Development and Validation of MRI-Based Radiomics Models for Diagnosing Juvenile Myoclonic Epilepsy

  • Kyung Min Kim;Heewon Hwang;Beomseok Sohn;Kisung Park;Kyunghwa Han;Sung Soo Ahn;Wonwoo Lee;Min Kyung Chu;Kyoung Heo;Seung-Koo Lee
    • Korean Journal of Radiology
    • /
    • 제23권12호
    • /
    • pp.1281-1289
    • /
    • 2022
  • Objective: Radiomic modeling using multiple regions of interest in MRI of the brain to diagnose juvenile myoclonic epilepsy (JME) has not yet been investigated. This study aimed to develop and validate radiomics prediction models to distinguish patients with JME from healthy controls (HCs), and to evaluate the feasibility of a radiomics approach using MRI for diagnosing JME. Materials and Methods: A total of 97 JME patients (25.6 ± 8.5 years; female, 45.5%) and 32 HCs (28.9 ± 11.4 years; female, 50.0%) were randomly split (7:3 ratio) into a training (n = 90) and a test set (n = 39) group. Radiomic features were extracted from 22 regions of interest in the brain using the T1-weighted MRI based on clinical evidence. Predictive models were trained using seven modeling methods, including a light gradient boosting machine, support vector classifier, random forest, logistic regression, extreme gradient boosting, gradient boosting machine, and decision tree, with radiomics features in the training set. The performance of the models was validated and compared to the test set.
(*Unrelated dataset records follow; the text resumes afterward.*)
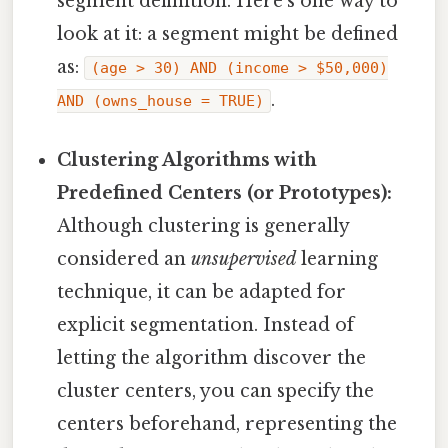
segment definition. Here's one way to
look at it: a segment might be defined
as:
(age > 30) AND (income > $50,000)
.
AND (owns_house = TRUE)
Clustering Algorithms with
Predefined Centers (or Prototypes):
Although clustering is generally
considered an
unsupervised
learning
technique, it can be adapted for
explicit segmentation. Instead of
letting the algorithm discover the
cluster centers, you can specify the
centers beforehand, representing the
The model with the highest area under the receiver operating curve (AUROC) was chosen, and important features in the model were identified. Results: The seven tested radiomics models, including light gradient boosting machine, support vector classifier, random forest, logistic regression, extreme gradient boosting, gradient boosting machine, and decision tree, showed AUROC values of 0.817, 0.807, 0.783, 0.779, 0.767, 0.762, and 0.672, respectively. The light gradient boosting machine with the highest AUROC, albeit without statistically significant differences from the other models in pairwise comparisons, had accuracy, precision, recall, and F1 scores of 0.795, 0.818, 0.931, and 0.871, respectively. Radiomic features, including the putamen and ventral diencephalon, were ranked as the most important for suggesting JME. Conclusion: Radiomic models using MRI were able to differentiate JME from HCs.